Fue un ataque extremadamente personal. La funcionario de salud Nichole Quick había hecho enojar a muchas autoridades legales y a residentes con su última orden en la que se obligaba a la gente a llevar cubrebocas en público para prevenir la propagación del nuevo coronavirus. El sheriff del condado le proporcionó un servicio de seguridad personal al mismo tiempo que afirmaba que no exigiría el cumplimiento de la orden del cubrebocas. Finalmente, tras recibir la presión de los supervisores del condado y del público, Quick dimitió la semana pasada. Se trataba del tercer oficial de salud pública de alto nivel del Condado de Orange que dimitía durante la pandemia. El Condado de Orange dio marcha atrás y revocó la orden del cubrebocas

Hacía cien años que los funcionarios de salud pública locales no habían tenido tanta importancia como ahora pero al mismo tiempo se han visto cuestionados, acosados y amenazados por residentes y en ocasiones por líderes locales, enojados por los cierres debido a la pandemia. Algunos simplemente han renunciado a sus cargos. 
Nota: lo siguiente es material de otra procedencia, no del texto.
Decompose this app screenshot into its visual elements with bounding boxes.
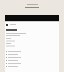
- button[interactable]: [5, 59, 59, 62]
- button[interactable]: [5, 53, 59, 56]
- button[interactable]: [5, 56, 59, 59]
- button[interactable]: [5, 62, 59, 65]
- button[interactable]: [5, 65, 59, 68]
- button[interactable]: Menu: [5, 23, 59, 26]
- button[interactable]: [5, 50, 59, 53]
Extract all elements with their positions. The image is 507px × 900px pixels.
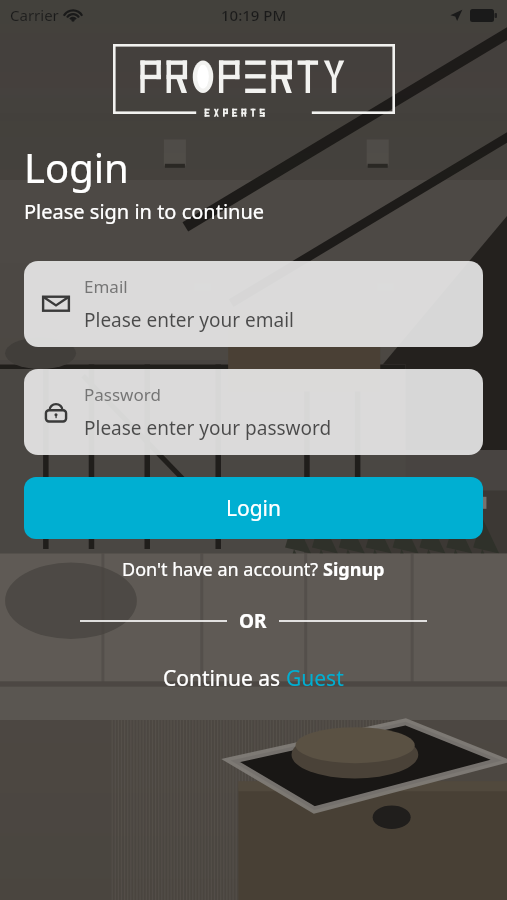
staticText: Continue as (163, 664, 286, 693)
staticText: Email (84, 275, 128, 298)
staticText: Carrier (10, 5, 59, 25)
staticText: Don't have an account? (122, 557, 323, 582)
button[interactable]: Don't have an account? (0, 555, 507, 584)
staticText: Guest (286, 664, 344, 693)
button[interactable]: Password (24, 369, 483, 455)
button[interactable]: Email (24, 261, 483, 347)
staticText: 10:19 PM (221, 5, 287, 25)
button[interactable]: Login (24, 477, 483, 539)
button[interactable]: Continue as (0, 662, 507, 695)
staticText: OR (239, 608, 267, 634)
staticText: Signup (323, 557, 385, 582)
staticText: Please enter your password (84, 415, 332, 441)
staticText: Password (84, 383, 161, 406)
staticText: Login (226, 494, 282, 523)
staticText: Please enter your email (84, 307, 295, 333)
staticText: Login (24, 140, 129, 194)
staticText: Please sign in to continue (24, 198, 265, 225)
En los últimos dos meses, otros cuatro funcionarios de salud pública de California han dimitido o se han jubilado en los condados de Nevada, San Benito, Yolo y Butte así como dos directores de departamentos de salud pública en los condados de San Bernardino y Orange (aparte de Quick). El lunes, el estado contabilizó casi 150,000 casos confirmados de COVID-19 y más de 5,000 muertes.

Esto no está ocurriendo solo en California. El director estatal de salud pública de Ohio, Amy Acton, dimitió la semana pasada al enfrentarse a impugnaciones legales a su autoridad y a manifestaciones enfrente de su casa. A principios de mayo, se le pidió a la directora estatal de salud pública de Wisconsin, Jeanne Ayers, que dimitiera en un momento en que el estado habían superado los 10,000 casos de COVID-19 y los altos cargos no decían por qué.  

“Las cosas se han puesto feas,” afirmó un funcionario de salud del norte de California que pidió que no dijéramos su nombre por temor a su seguridad personal. “Los funcionarios de salud se encuentran en una situación en la que todo lo que hace enojar a todo el mundo es culpa suya”.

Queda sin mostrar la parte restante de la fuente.